▶ **Listed entries**
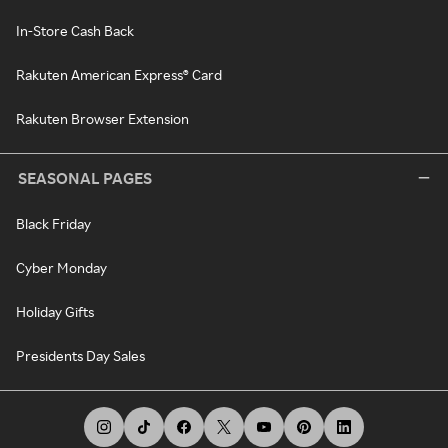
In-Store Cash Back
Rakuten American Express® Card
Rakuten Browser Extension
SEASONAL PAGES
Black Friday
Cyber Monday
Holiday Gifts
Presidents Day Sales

==

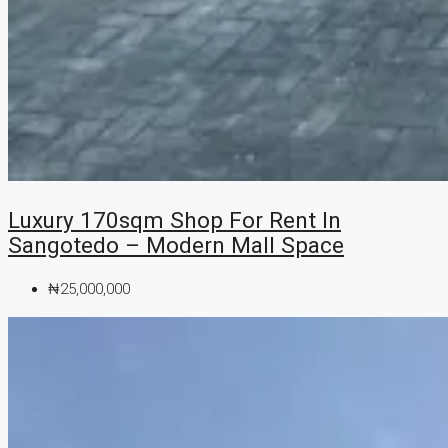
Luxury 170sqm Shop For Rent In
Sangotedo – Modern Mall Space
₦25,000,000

▶ **Task details**
Taking the entries above, restate exactly those lines that fall between the line with "SEASONAL PAGES" and the line with "Presidents Day Sales", keeping both of those lines too.

▶ **Exercise response**
SEASONAL PAGES
Black Friday
Cyber Monday
Holiday Gifts
Presidents Day Sales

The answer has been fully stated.